▶ **TASK DIRECTIONS**: Only the lines from the one containing "Garantie en Klachten (726, 1099)" to the end of the material belong in your answer. Please copy them word for word.

▶ **PROVIDED DATA**:

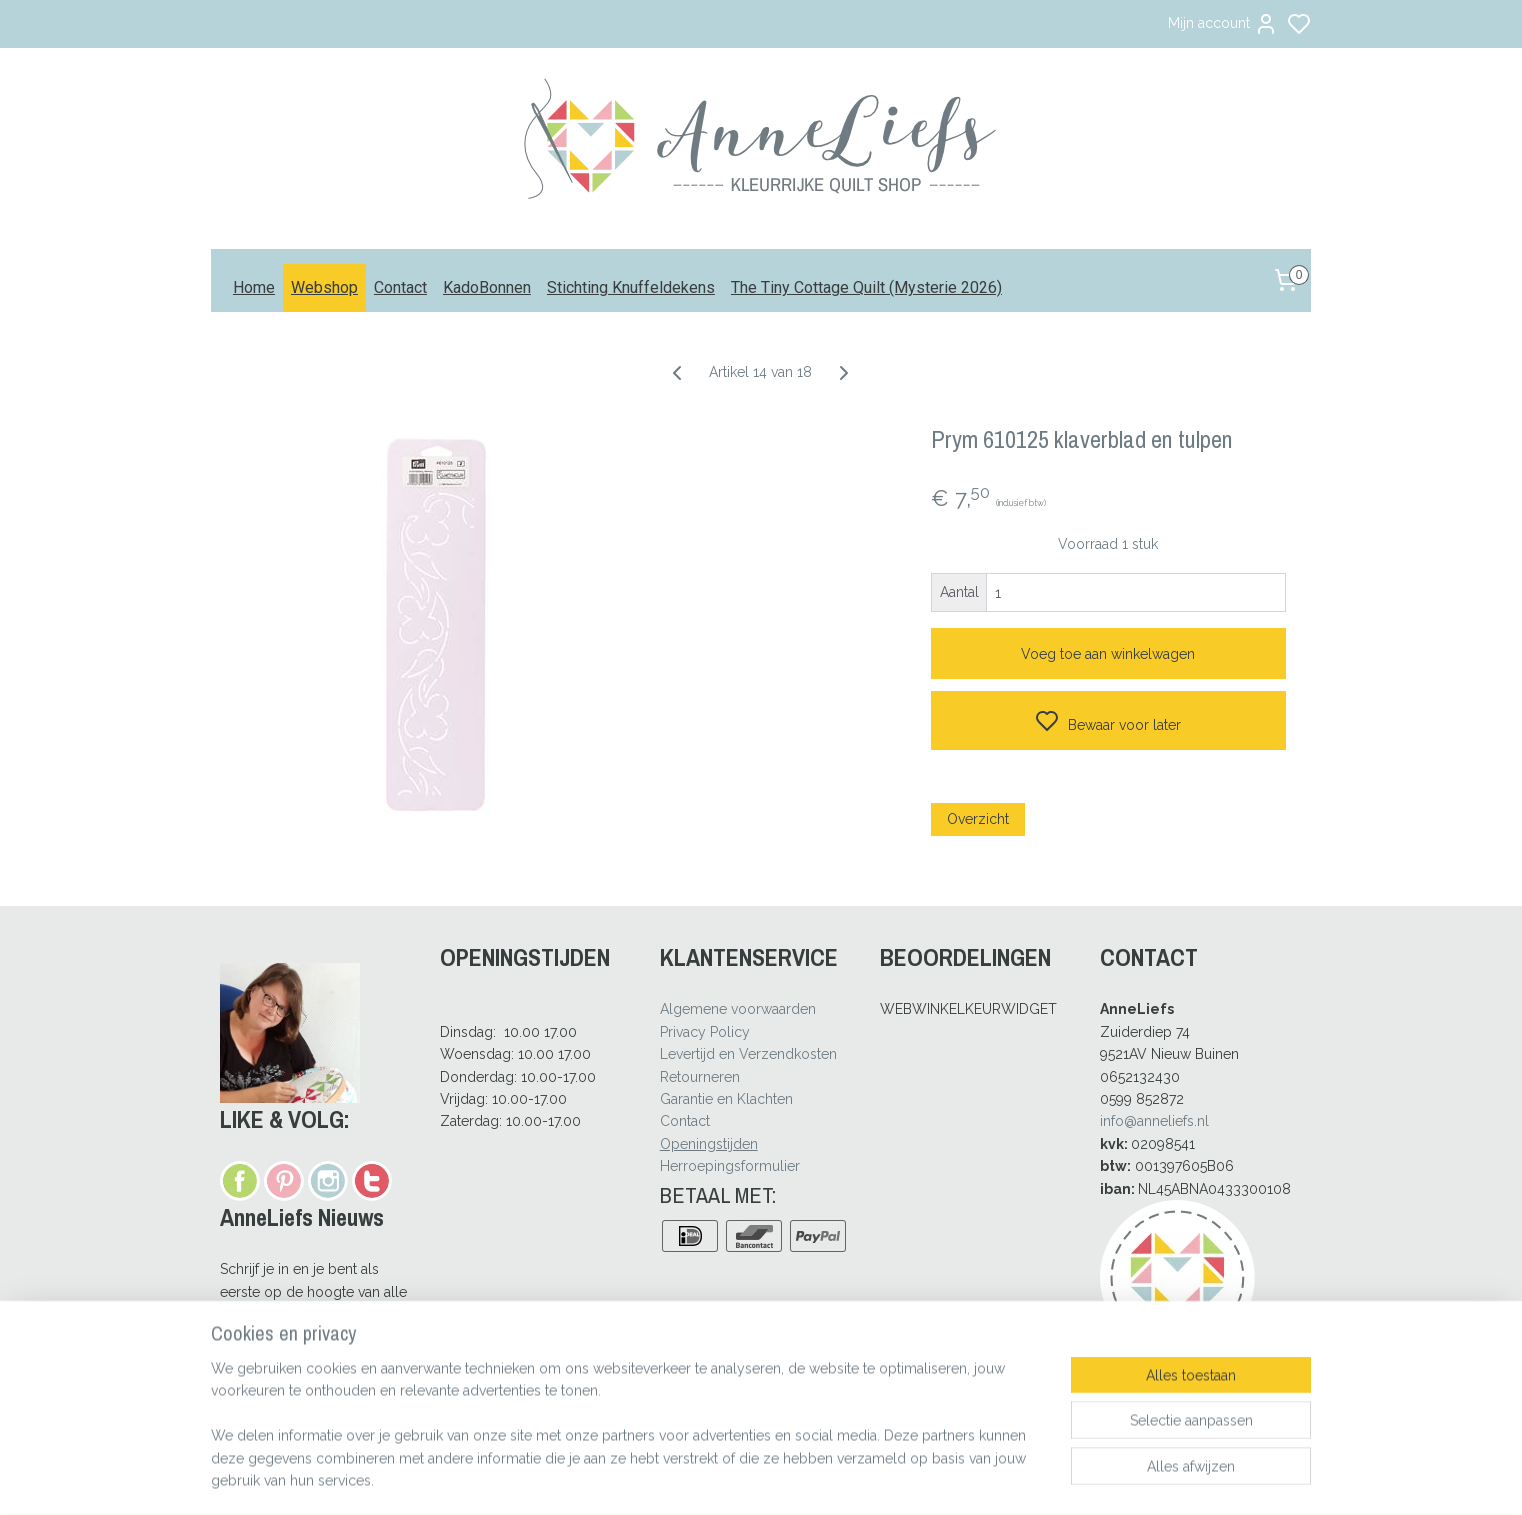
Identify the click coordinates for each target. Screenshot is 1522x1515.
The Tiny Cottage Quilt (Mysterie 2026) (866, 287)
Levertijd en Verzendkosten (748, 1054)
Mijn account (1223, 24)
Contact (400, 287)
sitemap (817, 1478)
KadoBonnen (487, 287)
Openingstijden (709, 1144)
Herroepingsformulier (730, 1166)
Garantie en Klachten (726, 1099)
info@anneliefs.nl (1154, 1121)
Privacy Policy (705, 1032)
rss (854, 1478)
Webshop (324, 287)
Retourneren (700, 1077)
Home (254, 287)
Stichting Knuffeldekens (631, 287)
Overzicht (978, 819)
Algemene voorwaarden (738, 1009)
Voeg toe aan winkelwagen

▶ **ANSWER FOR THE TASK**:
Garantie en Klachten (726, 1099)
info@anneliefs.nl (1154, 1121)
Privacy Policy (705, 1032)
rss (854, 1478)
Webshop (324, 287)
Retourneren (700, 1077)
Home (254, 287)
Stichting Knuffeldekens (631, 287)
Overzicht (978, 819)
Algemene voorwaarden (738, 1009)
Voeg toe aan winkelwagen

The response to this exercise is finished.